There was only two things about the book I didn't exactly love - I guess being set in 1800, the language was odd for me to read. I couldn't get into it. Secondly, I think this book could have been half the size it is. Just saying. Overall though, I actually really enjoyed reading this!

Mummy From Hell by Ken & Patrick Doyle

I wasn't going to include this but I hadn't read it at the time of taking the photograph, and I didn't expect it to be as shocking as it was. So I find true stories to be really interesting, like the stories of people going missing for decades, memoirs etc. So this again came up as a recommendation on Book Depository and it seemed to have good reviews.
Ken and Patrick Doyle were two brothers in a family of nine living in Ireland, growing up in the sixties and seventies. Their mother terribly abused them, and this is their story of growing up, and how it's affected them, and how their mother got away with it all of those years. I didn't think it was going to be so graphic, I honestly almost stopped reading it because it was just awful hearing about a woman who could be so cruel.
If I had known this book would be so hard to read, I wouldn't have purchased it, but ultimately these brothers wanted their story to be heard so that people could be aware of how neglectful child services can be, especially with so many of these stories actually still happening today. So, I finished it to get a better understanding, but it definitely left me feeling pretty down. It was eye opening, to say the least!

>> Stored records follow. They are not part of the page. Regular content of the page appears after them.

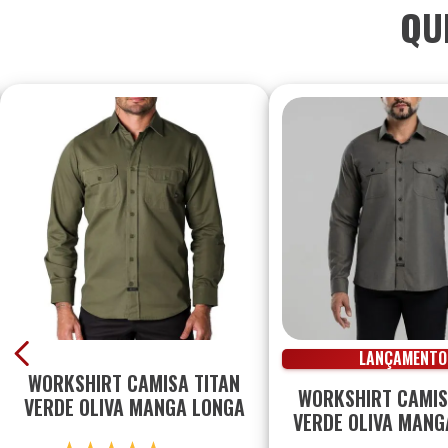
QU
LANÇAMENTO
WORKSHIRT CAMISA TITAN
WORKSHIRT CAMI
VERDE OLIVA MANGA LONGA
VERDE OLIVA MANG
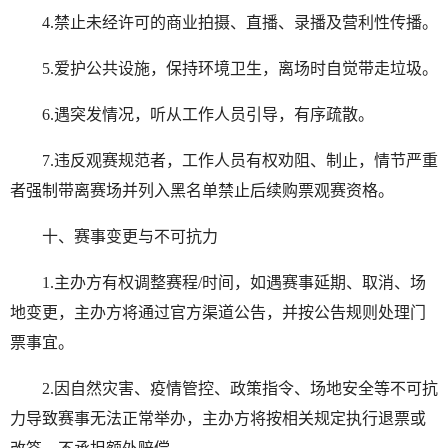
4.禁止未经许可的商业拍摄、直播、录播及营利性传播。
5.爱护公共设施，保持环境卫生，离场时自觉带走垃圾。
6.遇突发情况，听从工作人员引导，有序疏散。
7.违反观赛规范者，工作人员有权劝阻、制止，情节严重
者强制带离赛场并列入黑名单禁止后续购票观赛资格。
十、赛事变更与不可抗力
1.主办方有权调整赛程/时间，如遇赛事延期、取消、场
地变更，主办方将通过官方渠道公告，并按公告规则处理门
票事宜。
2.因自然灾害、疫情管控、政策指令、场地安全等不可抗
力导致赛事无法正常举办，主办方将按相关规定执行退票或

Wildflower by Drew Barrymore

On a much lighter note, this was an absolute delight to read. I'm actually a huge fan of Drew Barrymore, I've loved her since I was little and I love that so many of the roles she takes on is of a strong or independent woman. We all know she had a slightly unusual upbringing, like so many child stars, but in this book instead of revealing the darker moments of her childhood, she tells us stories from a more mature standing. From her book, I can tell she's matured and accepted her past, and everyone in it. There's no cold feelings or remorse, it's just memories and acceptance where she's focused on how it has changed her as an adult, and as a mother.
I think Drew's personality is just very warming and friendly, and her story telling is reflective of her nature. It's not a memoir exactly, it's more just stories that she's decided to share, and I found them to be really beautiful to read.

Death & Co by David Kaplan and Nick Fauchald

This was more of a coffee table purchase, but it caught my eye because of it's cover. It's a cocktail book, to put it simply, but it looks like so much more. Honestly, it sort of is. I had a quick flick through it when I opened the box and realised this was something I was going to have to sit down and read. Apparently Death & Co is an award winning cocktail bar in New York, so naturally it's contents include some pretty in depth information that is far beyond just a cocktail recipe. As someone who really enjoys a good tequila and mezcal, I'm quite excited to read about what they have to say regarding quality and it's uses! Not to mention, it just looks so nice sitting on my shelf.

Definitely a bit of a different haul, I usually buy a bunch of novels but this time I decided to go with bits and pieces from everywhere. As usual though, if you guys have any recommendations for books I'm all ears! Let me know in the comments if you've read anything good recently, or if something has caught your eye!